Only question is when to buy
The US needs more chip fab startups. Put the money there.
I’m not so sure. Building chips isn’t like building software.
It’s ease of completion doesn’t change the calculus of its importance.
Ease of success changes the calculus relative to other options.
Competing against state backed cheap labor, with little environmental oversight is incredibly hard. We've had pockets of success using automation; but a lot of the problems we create for ourselves too.
I do believe that's where tariffs would come into play. They're a politically heated topic these days, but tariffs are meant to help manage exactly such a situation.
They also have been successful in pockets, but in my mind they're a blunt instrument and its rarely worked.
And you're right about politically heated, thats probably the biggest problem.
Not to sound like a Trumper, b/c I'm not: The media crucified Trump for installing a tariff on Chinese solar centers, which were being produced below cost with state sponsored material and labor. The Chinese intent was to keep Americans from developing the mass manufacturing capability, but this played into the hands of the US Media who painted it as "anti climate change". We are our own worst enemy.
100% agree on both accounts. Tariffs often don't work, or only partly meet their original goals. They're especially bad if done as a blanket tariff rather than target on specific products or industries.
Not sure if Trump would actually be planning to add targeted tariffs or blanket tariffs. Hopefully not the later, if we're stuck with him rather than stuck with Harris.
TSMC is spending $65B to build its fab in Arizona.
Hard to imagine a startup raising that much money. And where's the IP going to come from? This is not like build a car factory.

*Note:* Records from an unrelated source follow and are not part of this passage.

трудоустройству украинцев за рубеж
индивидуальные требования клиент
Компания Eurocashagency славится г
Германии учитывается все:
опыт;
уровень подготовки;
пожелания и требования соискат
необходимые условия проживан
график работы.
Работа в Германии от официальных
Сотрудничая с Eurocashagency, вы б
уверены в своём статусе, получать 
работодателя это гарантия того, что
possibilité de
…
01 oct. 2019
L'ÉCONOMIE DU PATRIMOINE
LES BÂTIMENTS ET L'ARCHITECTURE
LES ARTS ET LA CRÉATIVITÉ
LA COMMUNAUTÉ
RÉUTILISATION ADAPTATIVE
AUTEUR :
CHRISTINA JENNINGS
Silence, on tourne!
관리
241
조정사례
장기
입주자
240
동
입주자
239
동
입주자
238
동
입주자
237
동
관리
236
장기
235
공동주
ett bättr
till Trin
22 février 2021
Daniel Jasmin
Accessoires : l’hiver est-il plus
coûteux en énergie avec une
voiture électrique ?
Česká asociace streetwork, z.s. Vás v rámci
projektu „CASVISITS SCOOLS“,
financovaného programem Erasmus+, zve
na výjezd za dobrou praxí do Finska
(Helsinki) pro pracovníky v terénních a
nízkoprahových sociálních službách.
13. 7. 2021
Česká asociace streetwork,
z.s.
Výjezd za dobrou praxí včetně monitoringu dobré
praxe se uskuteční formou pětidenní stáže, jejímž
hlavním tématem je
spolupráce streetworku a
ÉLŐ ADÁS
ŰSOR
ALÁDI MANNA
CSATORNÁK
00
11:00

A competitive FAB is 15B that would be one hell of a seed round.
might? -- excuse me, is.
some of these crucial companies -- gvt should own the at least 40%. fuck the free market. because of the expertise needed - if the expertise leaves your country, it will never come back.

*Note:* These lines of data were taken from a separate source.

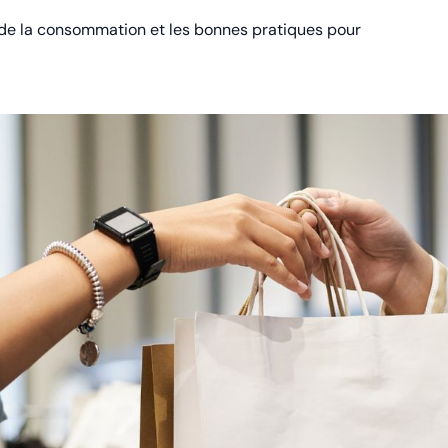
n de la consommation et les bonnes pratiques pour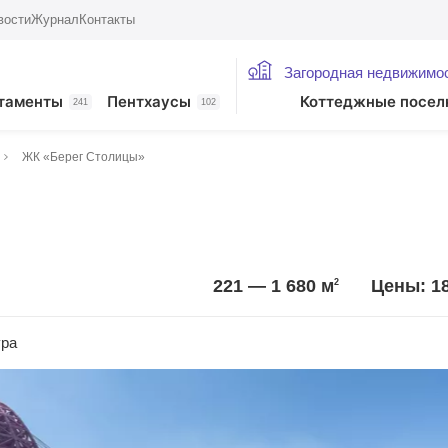
вости
Журнал
Контакты
Загородная недвижимо
таменты
Пентхаусы
Коттеджные посел
241
102
ЖК «Берег Столицы»
221 — 1 680
м
Цены: 1
2
ура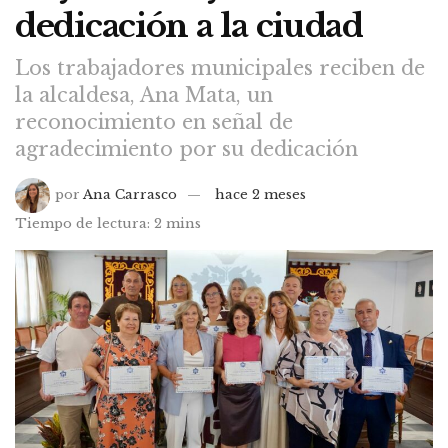
dedicación a la ciudad
Los trabajadores municipales reciben de
la alcaldesa, Ana Mata, un
reconocimiento en señal de
agradecimiento por su dedicación
por
Ana Carrasco
hace 2 meses
Tiempo de lectura: 2 mins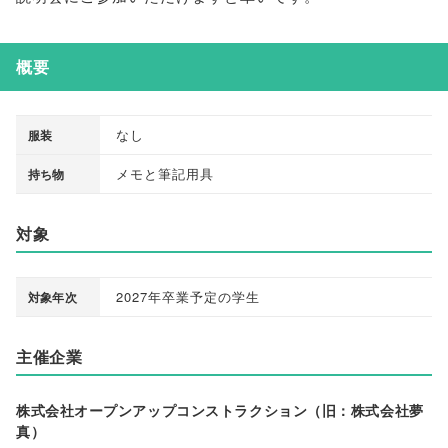
概要
なし
服装
メモと筆記用具
持ち物
対象
2027年卒業予定の学生
対象年次
主催企業
株式会社オープンアップコンストラクション（旧：株式会社夢
真）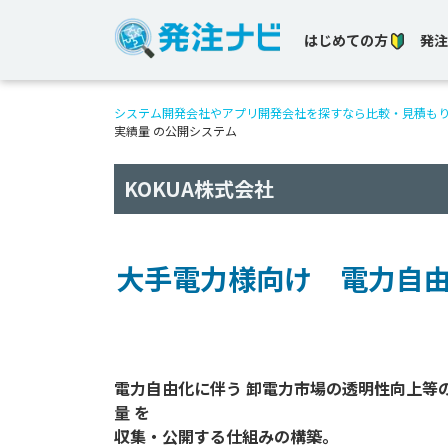
はじめての方
発注
システム開発会社やアプリ開発会社を探すなら比較・見積も
実績量 の公開システム
KOKUA株式会社
大手電力様向け 電力自由
電力自由化に伴う 卸電力市場の透明性向上等の
量 を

Intel is one of those companies - where the gvt gets two board seats, while being close to a majority shareholder. not 50% but 40% ish.

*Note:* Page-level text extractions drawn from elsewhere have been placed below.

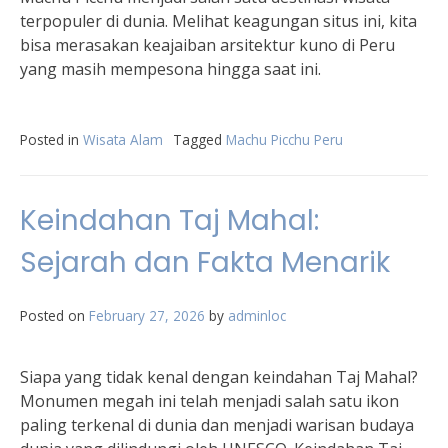
terpopuler di dunia. Melihat keagungan situs ini, kita
bisa merasakan keajaiban arsitektur kuno di Peru
yang masih mempesona hingga saat ini.
Posted in
Wisata Alam
Tagged
Machu Picchu Peru
Keindahan Taj Mahal:
Sejarah dan Fakta Menarik
Posted on
February 27, 2026
by
adminloc
Siapa yang tidak kenal dengan keindahan Taj Mahal?
Monumen megah ini telah menjadi salah satu ikon
paling terkenal di dunia dan menjadi warisan budaya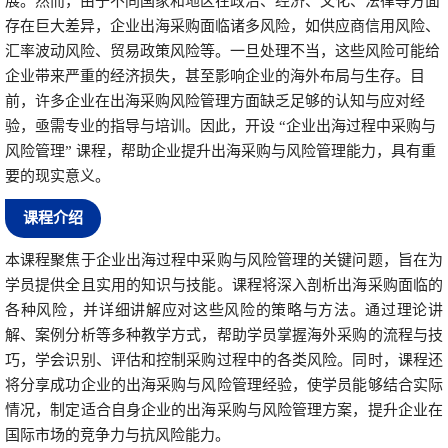
展。然而，由于不同国家和地区在政治、经济、文化、法律等方面
存在巨大差异，企业出海采购面临诸多风险，如供应商信用风险、
汇率波动风险、贸易政策风险等。一旦处理不当，这些风险可能给
企业带来严重的经济损失，甚至影响企业的海外布局与生存。目
前，许多企业在出海采购风险管理方面缺乏足够的认知与应对经
验，亟需专业的指导与培训。因此，开设
“企业出海过程中采购与
风险管理” 课程，帮助企业提升出海采购与风险管理能力，具有重
要的现实意义。
课程介绍
本课程聚焦于企业出海过程中采购与风险管理的关键问题，旨在为
学员提供全且实用的知识与技能。课程将深入剖析出海采购面临的
各种风险，并详细讲解应对这些风险的策略与方法。通过理论讲
解、案例分析等多种教学方式，帮助学员掌握海外采购的流程与技
巧，学会识别、评估和控制采购过程中的各类风险。同时，课程还
将分享成功企业的出海采购与风险管理经验，使学员能够结合实际
情况，制定适合自身企业的出海采购与风险管理方案，提升企业在
国际市场的竞争力与抗风险能力。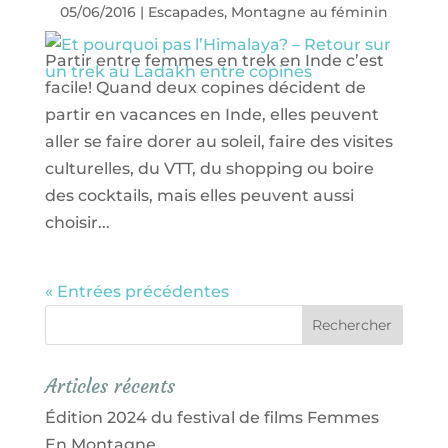
05/06/2016
|
Escapades
,
Montagne au féminin
Partir entre femmes en trek en Inde c’est
facile! Quand deux copines décident de
partir en vacances en Inde, elles peuvent
aller se faire dorer au soleil, faire des visites
culturelles, du VTT, du shopping ou boire
des cocktails, mais elles peuvent aussi
choisir...
« Entrées précédentes
Articles récents
Édition 2024 du festival de films Femmes
En Montagne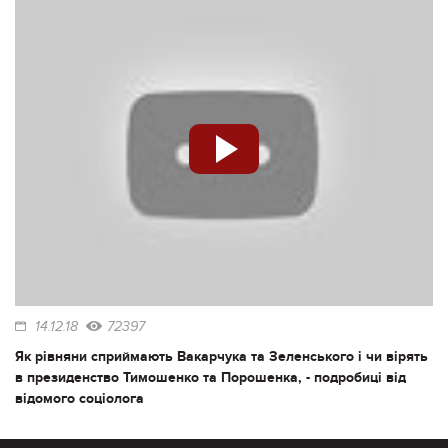
14.12.18
72397
Як рівняни сприймають Вакарчука та Зеленського і чи вірять
в президенство Тимошенко та Порошенка, - подробиці від
відомого соціолога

I have libertarian leanings btw.
The playbook is so fucking obvious. Take over quasi monopolist, loot through stock buybacks, offload to retail, start writing articles calling for rescue
The zombification of failed tech corps continues.
Bailouts are constructive under only one circumstance: when all shareholders lose a proportional stake in the company in exchange for financial intervention, with said stake going to the government/taxpayers as a public control/interest.
As in, if a company receives a bailout equivalent to 50% of the company’s market value, all shareholders have their stake in the company decreased by 50%, permanently and irrevocably.
Let’s save them with the condition all chips have even more back doors.
Capitalism for those below, Communism for the ones above!
"Another reason why the Capitol and the White House wouldn’t want to see Intel fail is because it’s one of America’s top exporters, with its export revenue in 2023 exceeding $40 billion."
The capitalist class are the fucking NY Yankees of the world - never has so little been done with so much. What a bunch of greedy idiots running shit into the ground.
Intel outside. Motorola inside. Oh yeah it’s no longer early 90s
Intel seems like it would benefit with an Elon Musk type of character in charge. Cut out the needless layers of management and go hard core engineering.
Unlike Twitter, fabs actually do need a large number of employees. And unlike whatever he's building at Tesla and SpaceX, changing a fab process is an order of magnitude more expensive, and the engineering/science is a lot more sophisticated. There's a reason semiconductor manufacturing is considered the most advanced manufacturing on the planet.
Thus an emphasis on engineering. Building rockets is no walk in the park either.